My next thought was how much we care about the changed data - e.g. in some instances the only difference was that client.concentration.skew had changed very slightly.

But when I re-ran only looking at the changes to client.proxies, it still found c. 6.5 million changes, so it looks like most of these changes are real and useful. (I guess we could also check whether any of those were just changes in the order of the array, but @kostajh's analysis suggests most of the differences would be real.)

@Tchanders, @Ladsgroup and I met yesterday (notes) to talk through the numbers above.

To recap, between one day and the next, we have approximately:

  • 2 million IP addresses to drop
  • 2.5 million IP addresses (+ metadata) to insert
  • 6 million IP addresses for which we need to update metadata

@Ladsgroup confirmed that this volume of INSERT/UPDATE/DELETE queries is fine, but requested that we spread out the workload over a period of 6 hours.
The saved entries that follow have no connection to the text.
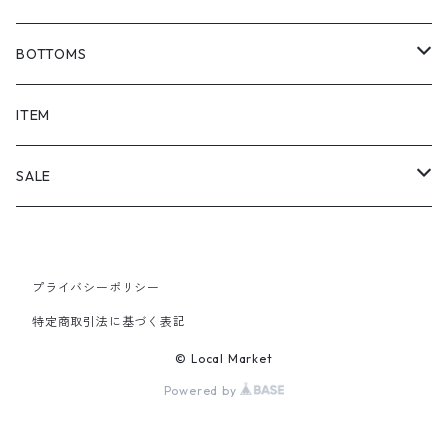
BOTTOMS
SHORTS
ITEM
PANTS
SALE
TOPS
プライバシーポリシー
PANTS
特定商取引法に基づく表記
ITEM
© Local Market
Powered by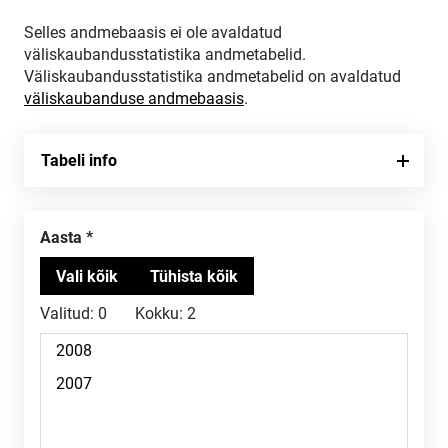
Selles andmebaasis ei ole avaldatud
väliskaubandusstatistika andmetabelid.
Väliskaubandusstatistika andmetabelid on avaldatud
väliskaubanduse andmebaasis
.
Tabeli info
Aasta
Valitud:
0
Kokku:
2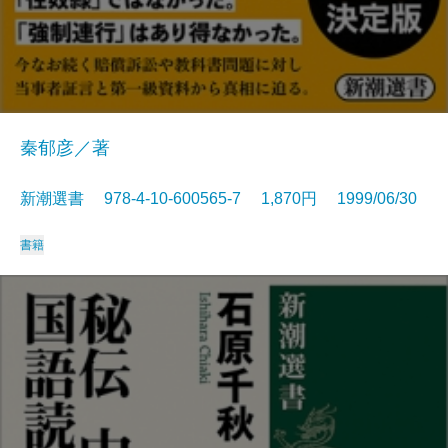
秦郁彦／著
新潮選書 978-4-10-600565-7 1,870円 1999/06/30
書籍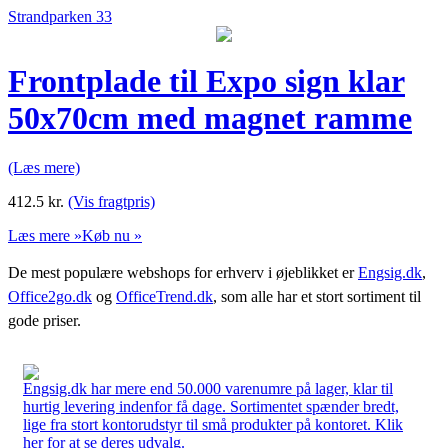
Strandparken 33
Frontplade til Expo sign klar
50x70cm med magnet ramme
(Læs mere)
412.5
kr.
(Vis fragtpris)
Læs mere »
Køb nu »
De mest populære webshops for erhverv i øjeblikket er
Engsig.dk
,
Office2go.dk
og
OfficeTrend.dk
, som alle har et stort sortiment til
gode priser.
Engsig.dk har mere end 50.000 varenumre på lager, klar til
hurtig levering indenfor få dage. Sortimentet spænder bredt,
lige fra stort kontorudstyr til små produkter på kontoret. Klik
her for at se deres udvalg.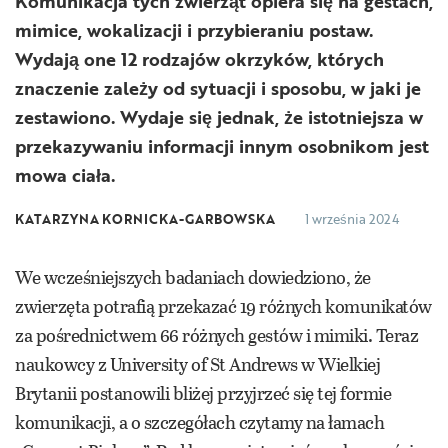
Komunikacja tych zwierząt opiera się na gestach,
mimice, wokalizacji i przybieraniu postaw.
Wydają one 12 rodzajów okrzyków, których
znaczenie zależy od sytuacji i sposobu, w jaki je
zestawiono. Wydaje się jednak, że istotniejsza w
przekazywaniu informacji innym osobnikom jest
mowa ciała.
KATARZYNA KORNICKA-GARBOWSKA
1 września 2024
We wcześniejszych badaniach dowiedziono, że
zwierzęta potrafią przekazać 19 różnych komunikatów
za pośrednictwem 66 różnych gestów i mimiki. Teraz
naukowcy z University of St Andrews w Wielkiej
Brytanii postanowili bliżej przyjrzeć się tej formie
komunikacji, a o szczegółach czytamy na łamach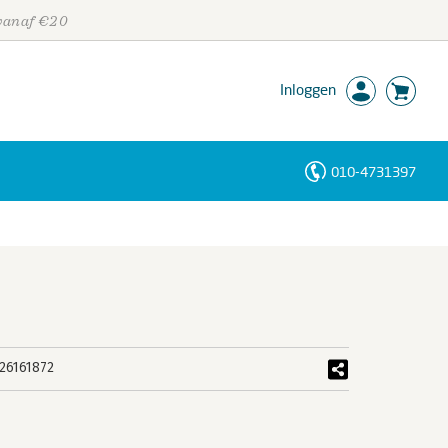
 vanaf €20
Inloggen
010-4731397
Personen
Trefwoorden
26161872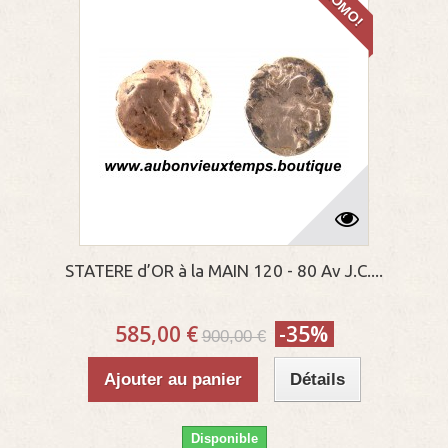
PROMO!
STATERE d’OR à la MAIN 120 - 80 Av J.C....
585,00 €
-35%
900,00 €
Ajouter au panier
Détails
Disponible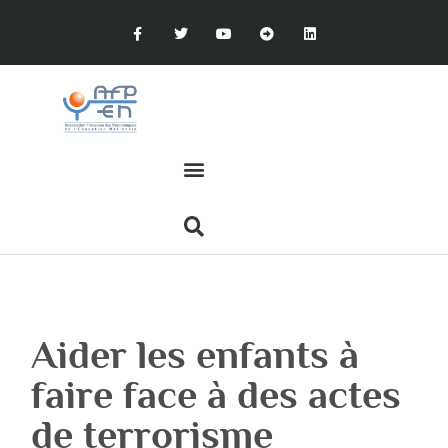
Aider les enfants à
faire face à des actes
de terrorisme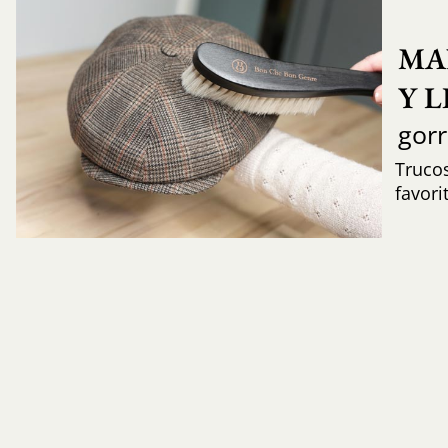
MA
Y 
gor
Trucos
favori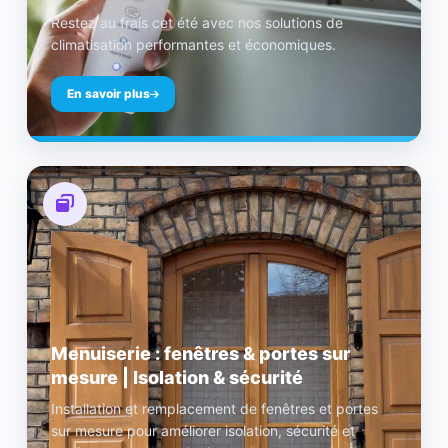
Restez au frais cet été avec nos solutions de
climatisation performantes et économiques.
En savoir plus
Menuiserie : fenêtres & portes sur
mesure | Isolation & sécurité
Installation et remplacement de fenêtres et portes
sur mesure pour améliorer isolation, sécurité et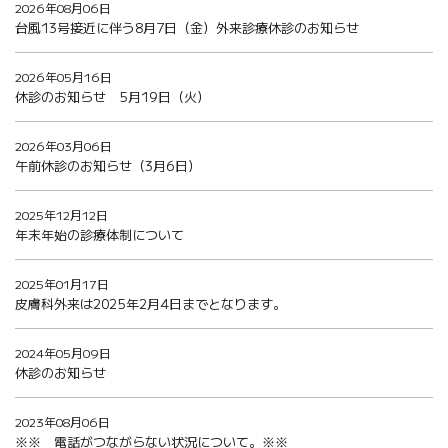
2026年08月06日
台風13号接近に伴う8月7日（金）外来診療休診のお知らせ
2026年05月16日
休診のお知らせ 5月19日（火）
2026年03月06日
午前休診のお知らせ（3月6日）
2025年12月12日
年末年始の診療体制について
2025年01月17日
皮膚科外来は2025年2月4日までとなります。
2024年05月09日
休診のお知らせ
2023年08月06日
※※ 電話がつながらない状況について。※※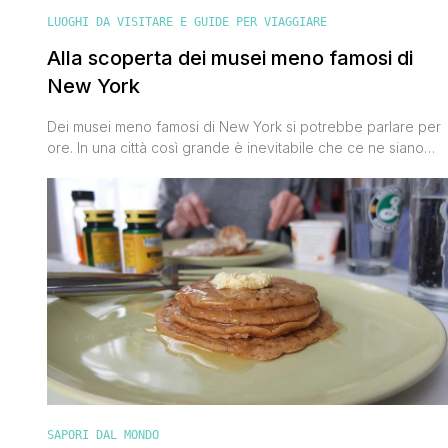
LUOGHI DA VISITARE E GUIDE PER VIAGGIARE
Alla scoperta dei musei meno famosi di
New York
Dei musei meno famosi di New York si potrebbe parlare per
ore. In una città così grande è inevitabile che ce ne siano
tantissimi, c’è solo l’imbarazzo della scelta. Tutti conoscono il
bellissimo Metropolitan e l’affascinante Museo di Storia
Naturale, per non parlare del Guggenheim, ma quali sono
tutti gli altri? Per questo articolo ho [']
SAPORI DAL MONDO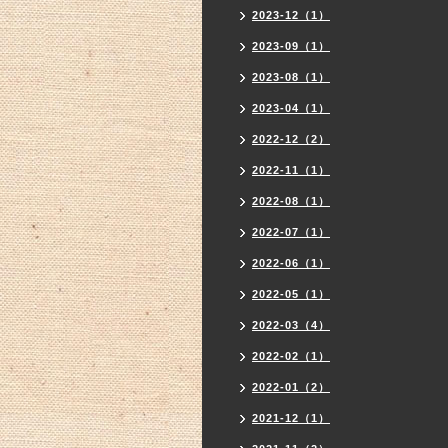
2023-12（1）
2023-09（1）
2023-08（1）
2023-04（1）
2022-12（2）
2022-11（1）
2022-08（1）
2022-07（1）
2022-06（1）
2022-05（1）
2022-03（4）
2022-02（1）
2022-01（2）
2021-12（1）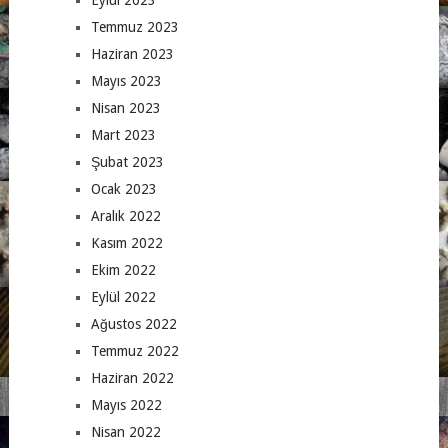
Eylül 2023
Temmuz 2023
Haziran 2023
Mayıs 2023
Nisan 2023
Mart 2023
Şubat 2023
Ocak 2023
Aralık 2022
Kasım 2022
Ekim 2022
Eylül 2022
Ağustos 2022
Temmuz 2022
Haziran 2022
Mayıs 2022
Nisan 2022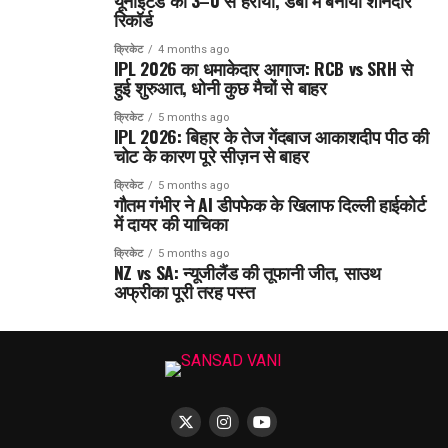
यूनाइटेड को 3–0 से हराया, डर्बी में बनाया शानदार
रिकॉर्ड
क्रिकेट
4 months ago
IPL 2026 का धमाकेदार आगाज: RCB vs SRH से
हुई शुरुआत, धोनी कुछ मैचों से बाहर
क्रिकेट
5 months ago
IPL 2026: बिहार के तेज गेंदबाज आकाशदीप पीठ की
चोट के कारण पूरे सीज़न से बाहर
क्रिकेट
5 months ago
गौतम गंभीर ने AI डीपफेक के खिलाफ दिल्ली हाईकोर्ट
में दायर की याचिका
क्रिकेट
5 months ago
NZ vs SA: न्यूजीलैंड की तूफानी जीत, साउथ
अफ्रीका पूरी तरह पस्त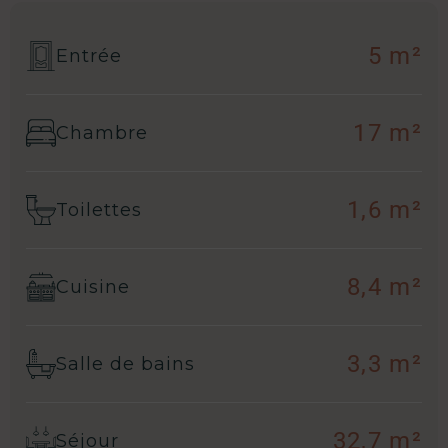
5 m²
Entrée
17 m²
Chambre
1,6 m²
Toilettes
8,4 m²
Cuisine
3,3 m²
Salle de bains
32,7 m²
Séjour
@Tchanders and I then discussed briefly what our workflow for updates might look like. In general, it sounds like the proposal in T305724#8917809 would work fine. The last step, Iterate over all lines in $YESTERDAY_DUMP_FILE, find lines that do not exist in $CURRENT_DAY_DUMP_FILE is going to be slow, but it sounds like that would work to our advantage given the need to not do a bunch of DELETE queries all at once. (We could speed up the process of getting rows to DELETE by using @Tchanders's script, but, that uses sort which balloons to > 30 GB of RAM when I run it locally, so I doubt that will work well in the production Kubernetes job.)

@Tchanders and I then discussed briefly what our workflow for updates might look like. In general, it sounds like the proposal in T305724#8917809 would work fine. The last step, Iterate over all lines in $YESTERDAY_DUMP_FILE, find lines that do not exist in $CURRENT_DAY_DUMP_FILE is going to be slow, but it sounds like that would work to our advantage given the need to not do a bunch of DELETE queries all at once. (We could speed up the process of getting rows to DELETE by using @Tchanders's script, but, that uses sort which balloons to > 30 GB of RAM when I run it locally, so I doubt that will work well in the production Kubernetes job.)

I've implemented a more RAM-efficient sort if that helps - latest version of the MR.